## [Your instructions]
Among the entries below, tally each line in which the word "soon" is found, then state the tally alone.

## [Task inputs]
+ + + +

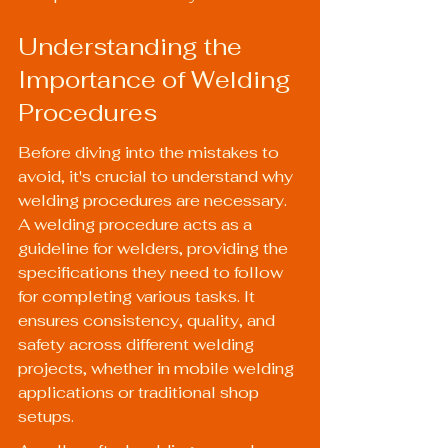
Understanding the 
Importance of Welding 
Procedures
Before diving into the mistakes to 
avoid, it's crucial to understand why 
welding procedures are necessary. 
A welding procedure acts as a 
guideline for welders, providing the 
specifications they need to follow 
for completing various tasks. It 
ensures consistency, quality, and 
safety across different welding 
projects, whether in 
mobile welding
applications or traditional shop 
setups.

+ + + +

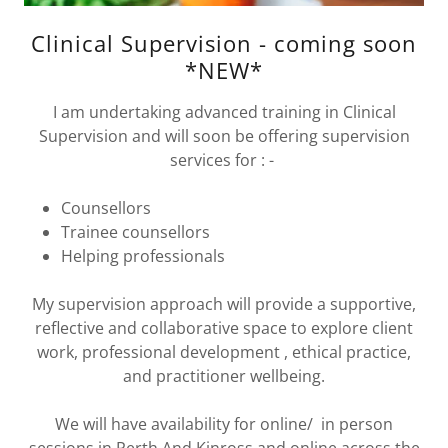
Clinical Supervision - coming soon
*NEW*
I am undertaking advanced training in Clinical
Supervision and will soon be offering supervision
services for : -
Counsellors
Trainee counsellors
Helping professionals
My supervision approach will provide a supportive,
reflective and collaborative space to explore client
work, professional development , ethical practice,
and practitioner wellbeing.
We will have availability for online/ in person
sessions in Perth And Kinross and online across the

+ + + +

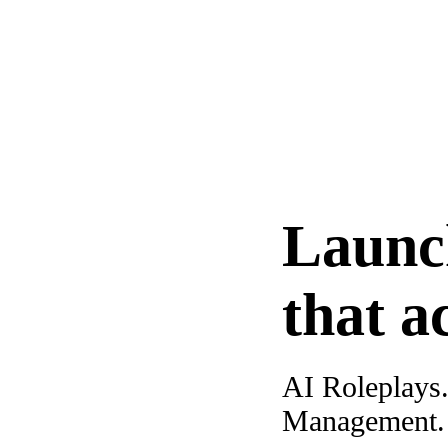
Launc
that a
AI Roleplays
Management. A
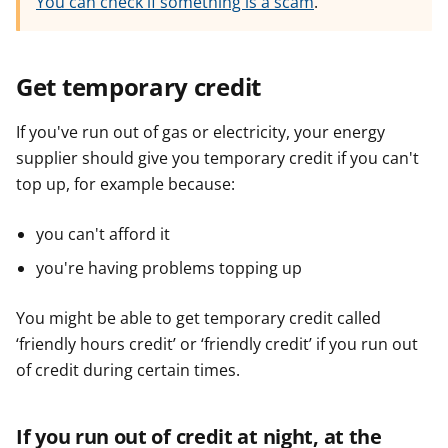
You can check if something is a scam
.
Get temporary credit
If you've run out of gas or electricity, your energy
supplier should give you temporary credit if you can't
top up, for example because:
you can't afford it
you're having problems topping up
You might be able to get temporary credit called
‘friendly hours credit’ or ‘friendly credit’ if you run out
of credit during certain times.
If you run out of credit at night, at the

+ + + +

## [Expected answer]
2